エリート外科医は最愛妻に独占欲を刻みつける

「……今までこんなに遅れたことないの、お腹が重くなるのもないし」
「多分、妊娠してる?」

 こくこくと頷きながら、手で涙を拭う。

「泣いてるのはなんで?」

 不思議そうに彼が私の顔を覗き込んだ。なんでなんて、そんなの決まっている。ずっと、信じてもらえるのかそれが一番の不安で、だけど彼は私に何の弁解も求めずに、信じてくれた。
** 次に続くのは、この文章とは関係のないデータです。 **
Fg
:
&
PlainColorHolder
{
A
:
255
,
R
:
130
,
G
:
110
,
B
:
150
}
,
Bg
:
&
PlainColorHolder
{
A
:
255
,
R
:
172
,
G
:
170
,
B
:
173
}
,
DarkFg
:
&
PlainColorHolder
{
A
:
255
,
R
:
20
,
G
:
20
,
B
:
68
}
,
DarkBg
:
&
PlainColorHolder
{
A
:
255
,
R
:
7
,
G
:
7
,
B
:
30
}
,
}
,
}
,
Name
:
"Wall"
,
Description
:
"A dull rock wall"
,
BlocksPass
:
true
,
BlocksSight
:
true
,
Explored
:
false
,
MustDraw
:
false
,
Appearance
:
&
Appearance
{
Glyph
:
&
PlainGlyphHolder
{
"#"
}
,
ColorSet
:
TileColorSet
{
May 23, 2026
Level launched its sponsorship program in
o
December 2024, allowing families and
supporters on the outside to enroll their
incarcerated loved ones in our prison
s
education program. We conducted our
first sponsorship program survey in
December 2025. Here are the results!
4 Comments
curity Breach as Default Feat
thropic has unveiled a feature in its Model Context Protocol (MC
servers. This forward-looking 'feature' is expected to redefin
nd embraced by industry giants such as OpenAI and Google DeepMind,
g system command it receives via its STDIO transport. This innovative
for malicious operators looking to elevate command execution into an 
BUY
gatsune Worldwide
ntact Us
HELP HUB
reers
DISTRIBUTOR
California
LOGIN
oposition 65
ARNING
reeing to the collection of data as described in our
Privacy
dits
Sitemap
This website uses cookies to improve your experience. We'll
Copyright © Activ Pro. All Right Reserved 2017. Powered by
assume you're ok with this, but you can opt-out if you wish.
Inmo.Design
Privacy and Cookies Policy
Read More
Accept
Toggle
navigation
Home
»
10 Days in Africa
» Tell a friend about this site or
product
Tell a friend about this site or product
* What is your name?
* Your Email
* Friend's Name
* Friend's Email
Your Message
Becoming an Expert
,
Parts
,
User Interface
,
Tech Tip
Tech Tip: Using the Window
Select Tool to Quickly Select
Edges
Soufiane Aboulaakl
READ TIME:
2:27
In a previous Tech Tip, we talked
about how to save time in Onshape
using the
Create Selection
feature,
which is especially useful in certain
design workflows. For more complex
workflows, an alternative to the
「こんな、すぐ、信じてもらえると思ってなくて。だって、あの夜、だけ」

 相手のことは、私にしかわからないことなのに。無条件で信じてくれた、そのことが何より私を安心させて、深く感動してしまった。

「そりゃ、信じるよ。雅のことは」

 本当に、どうして、この人はこんなに思ってくれるんだろう。
 彼が立ち上がり、私のすぐ横に座るとベッドが揺れた。前かがみになって、私の顔を覗き込む。

「これから先の話をしようか」
「先の話?」
「そう。お腹の赤ちゃんの為に、一番良い方法を考えないと」

 少しも動揺していない、落ち着いた声音に私も息を整える余裕ができた。彼のいう通りだ。まずは、信じてもらえた。それで喜んでしまったけれど、大事なのはこれから先のことを、大哉さんと話し合わなければいけない。

「できれば早いうちに、結婚しよう」

 予想通りの言葉に、私は背筋を伸ばしてやっぱり泣きそうになり、唇を噛みしめた。